Under scrutiny: Greenland’s deep underwater mud-pump

Greenland’s huge glaciers pump sediment far into biodiverse and biologically rich fjords. We tracked this sediment and developed a simple formula to estimate the sediment quantity and its distribution from any marine-terminating glacier, based on the amount of melt occuring above the glacier.
Published in Earth & Environment
Under scrutiny: Greenland’s deep underwater mud-pump

When we think about climate change, the image that often comes to mind is that of the Greenland ice sheet, covered with thousands of bright blue spots of meltwater lakes. It's an unsettling scene, akin to a spreading plague that eventually leads to steadily rising sea level encroaching upon distant coastlines. Alongside these conspicuous changes, there's a hidden, but important, step that should not go unnoticed when studying the effects of climate change: the impressive jets of sediment shooting up from beneath the deep glaciers that flow into Greenland’s fjords.

As meltwater generated at the surface of the Greenland ice sheet percolates downwards through crevasses, moulins, and channels, it eventually encounters a landscape deep beneath the ice—a hidden terrain of mountains, valleys, plains and riverbeds over which the meltwater travels purposefully towards the coasts. We know that these pulses of melt water jet out, deep below the surface in Greenland’s fjords, and mixes with deep sea water, that is rich in macronutrients. Through upwelling the nutrients are delivered to the photic zone with great benefits for the distal marine life.

But we know far less about the sediment encountered from the ancient under-ice landscape and dragged along with this water. Firstly, how much sediment comes? And how nutritious is it? The availability of the sediment for uptake in living organisms is under scrutiny, and many researchers advocate that it contains significant amounts of micronutrients, such as trace metals, that help sustain ecosystems in and far outside the fjords. On the other hand, sediment-rich waters allow less light penetration and therefore may be detrimental to photosynthesis near the glacier’s edge, especially given that the amount of incoming sunlight is limited in polar regions, so more sediment might be quite harmful in some places. Altogether, our understanding of the connection between glacial sediment plumes and marine life is not yet in place.
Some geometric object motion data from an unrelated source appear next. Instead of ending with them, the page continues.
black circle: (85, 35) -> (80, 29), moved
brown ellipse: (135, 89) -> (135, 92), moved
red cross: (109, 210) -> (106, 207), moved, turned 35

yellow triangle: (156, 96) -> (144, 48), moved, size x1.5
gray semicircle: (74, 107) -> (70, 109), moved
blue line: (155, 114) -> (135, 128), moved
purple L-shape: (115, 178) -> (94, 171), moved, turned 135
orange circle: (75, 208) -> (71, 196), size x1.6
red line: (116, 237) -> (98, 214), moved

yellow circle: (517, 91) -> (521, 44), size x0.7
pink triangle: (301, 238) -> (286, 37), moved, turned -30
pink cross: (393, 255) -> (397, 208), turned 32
Turning the binocular from the fjords towards the neighbouring ice sheet, there are unanswered questions here too: How much sediment lies beneath the ice sheet? And what role does sediment play in influencing the speed of glacier flow? It is really important to accurately understand the properties of the substrate beneath the ice when using computer models to simulate the future of the Greenland Ice Sheet, small changes can completely alter how the ice sheet flows. Finally, how much sediment is emerging from beneath the ice sheet margins, and is it sufficient to create barriers that can protect the ice from incoming warm waters and buffer the ice sheet from further melting?
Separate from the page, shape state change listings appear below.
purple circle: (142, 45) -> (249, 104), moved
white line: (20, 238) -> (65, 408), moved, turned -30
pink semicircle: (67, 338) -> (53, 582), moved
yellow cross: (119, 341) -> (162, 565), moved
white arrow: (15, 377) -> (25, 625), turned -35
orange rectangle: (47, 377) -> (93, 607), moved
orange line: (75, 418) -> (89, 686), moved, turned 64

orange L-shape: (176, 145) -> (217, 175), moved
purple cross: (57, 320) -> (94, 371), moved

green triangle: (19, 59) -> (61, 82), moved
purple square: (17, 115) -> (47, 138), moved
Answering these many and complex questions is made challenging by the lack of observations of sediment flux in fjords with marine-terminating glaciers. Not surprisingly, measuring the sediment flux at the deep margins of glaciers in iceberg-infested fjords is difficult and dangerous.

Our study provides observations of the annual sediment discharge from multiple marine-terminating glaciers and its distribution within fjords. Interestingly, our data collection approach turned out to be serendipitous; it wasn’t what we initially intended. Over several field seasons we collected sediment cores from a number of glaciers in Greenland. This work was made possible thanks to the support and knowledge of Greenlandic captains and crews that safely navigated the fjords and allowed for the sediment core retrieval. Our original goal was to analyze these cores to reconstruct historical changes in ocean and glacier variability for specific marine-terminating glaciers around Greenland. In essence, the dated sediment cores serve as diaries for the individual glaciers, reaching thousands of years back in time. Naturally, we also compared the diaries of the various glaciers, to see if their memories of a long-gone past were the same. But after years of data collection and subsequent laboratory analysis, we realized that the amount of data we, and other researchers, had gathered also allowed for a solid comparison among the various glaciers of the amount of sediment deposition over recent decades. This comparison would be analogous to comparing the length of their diary books to see if all glaciers are equally ‘productive writers’. In doing so, we discovered that there is a direct correlation with the amount of meltwater exiting the nearby glacier. To say it poetically, the more it ‘rains inside them’ the more pages the glaciers will fill in their diaries. While this connection with surface melt is not surprising, what intrigued us was that the sediment flux and its distribution within the fjord could be described by a relatively simple formula that applies to all different glaciers we sampled. This simple and first-order formula enables the calculation of annual sediment flux at point in the fjord, using surface melt data from nearby marine-terminating outlet glaciers.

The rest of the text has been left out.